=== The task ===
Print every record exactly as it appears. Leave the pictures out.

=== Working data ===
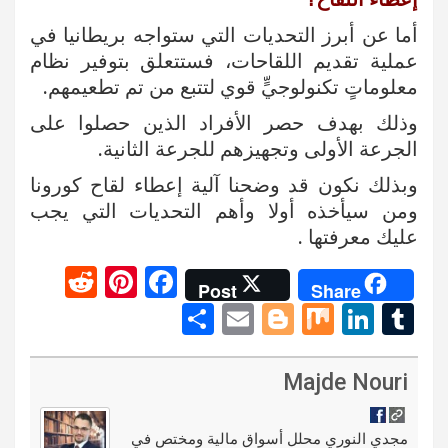
أما عن أبرز التحديات التي ستواجه بريطانيا في
عملية تقديم اللقاحات، فستتعلق بتوفير نظام
معلوماتٍ تكنولوجيٍّ قوي لتتبع من تم تطعيمهم.
وذلك بهدف حصر الأفراد الذين حصلوا على
الجرعة الأولى وتجهيزهم للجرعة الثانية.
وبذلك نكون قد وضحنا آلية إعطاء لقاح كورونا
ومن سيأخذه أولا وأهم التحديات التي يجب
عليك معرفتها .
R
Pi
F
Post
Share
e
nt
a
S
E
Bl
M
Li
T
d
er
ce
h
m
o
ix
n
u
di
es
b
ar
ail
g
ke
m
Majde Nouri
t
t
o
e
g
dI
bl
o
er
n
r
مجدي النوري محلل أسواق مالية ومختص في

=== Answer space ===
أما عن أبرز التحديات التي ستواجه بريطانيا في
عملية تقديم اللقاحات، فستتعلق بتوفير نظام
معلوماتٍ تكنولوجيٍّ قوي لتتبع من تم تطعيمهم.
وذلك بهدف حصر الأفراد الذين حصلوا على
الجرعة الأولى وتجهيزهم للجرعة الثانية.
وبذلك نكون قد وضحنا آلية إعطاء لقاح كورونا
ومن سيأخذه أولا وأهم التحديات التي يجب
عليك معرفتها .
R
Pi
F
Post
Share
e
nt
a
S
E
Bl
M
Li
T
d
er
ce
h
m
o
ix
n
u
di
es
b
ar
ail
g
ke
m
Majde Nouri
t
t
o
e
g
dI
bl
o
er
n
r
مجدي النوري محلل أسواق مالية ومختص في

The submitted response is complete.